Creating a Hampi in Mysuru
Editorial

Creating a Hampi in Mysuru

March 8, 2019

The pace of life and ways of residents in urban spaces across the country seem to have left the senior citizens stranded and dazed. The gen next has neither the frame of mind nor time to bestow attention to their elderly, euphemistic identity of the oldies. The scenario of that change that is hard to miss in Mysuru itself triggers myriad thoughts about preserving the city’s time-honoured, but-now-fractured image as a heritage city alongside the world famous Hampi, which is in ruins, with the difference that the city’s exalted image is resting in the pages of its history, with its relics, particularly, the modest dwellings in an ambience of tranquillity, all gone for now. Mercifully, the old names of the few such regions across the city such as Sunnadakeri, Halladakeri, Ravabeedi, Bandikeri, Ittigegud, Nanjumalige, Doddapete and so on still linger in the fraternity of Mysuru’s old-timers. These hallmarks of Mysuru of yesteryears are sure to vanish without trace and may not find a place in the pages of the city’s chronicles, unlike the mention of the glory of Vijayanagar Kingdom, which sounds like fiction.

 But for the enduring quality of construction that has stood the vagaries of nature over several centuries, hundreds of temples that are places of worship even to this day, they also would have faced the fate of Hampi ruins, which are speechless testimony to the refinement that the land’s people of long past brought to bear. The old charm of Mysuru, however, may not mean anything to the young of our days.

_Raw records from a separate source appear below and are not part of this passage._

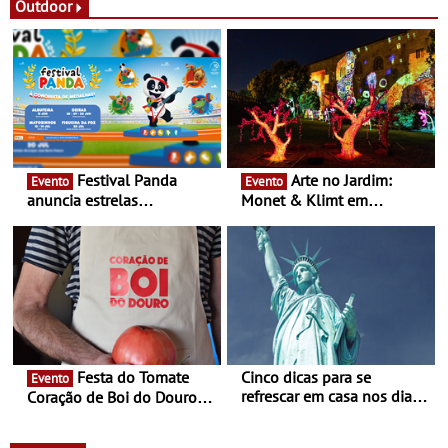
Festas decorrem entre 8 e
Outdoor
16 de agosto
Festival Panda
Arte no Jardim:
Evento
Evento
anuncia estrelas
Monet & Klimt em
confirmadas na 17ª edição
Guimarães prolongada até
- Entre Junho e Julho pelo
ao final de Setembro -
país
Experiência luminosa no
jardim do Museu de
Alberto Sampaio
Festa do Tomate
Cinco dicas para se
Evento
refrescar em casa nos dias
Coração de Boi do Douro -
de calor - Diminuir o
Nos restaurantes da região
desconforto
Agosto é o mês do Tomate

Mysuru has already witnessed the disappearance of edifices that individually and collectively served to define its image, variously described by the literati, notably as the pensioner’s paradise, a description that no longer is valid. Given the current developments of some aged structures crumbling, the city may also not befit its description as a heritage city in foreseeable future. The city’s senior citizens are sure to be ridiculed if they express their desire to sustain its image as they witnessed in their younger days, several decades ago. But, the factors that cause the drastic changes in the city’s skyline seem to be so overwhelming that neither the administration nor the senior citizens can arrest the goings on.

Despite the aforementioned realities of Mysuru’s old features becoming history, one may be permitted to suggest preserving at least some parts of its areas as they existed until about a few decades ago. If done, visitors to the city are sure to savour the richness of culture that defined the ways of life in slow pace. Delaying action on this sensitive project may not help in expediting it for all times ahead.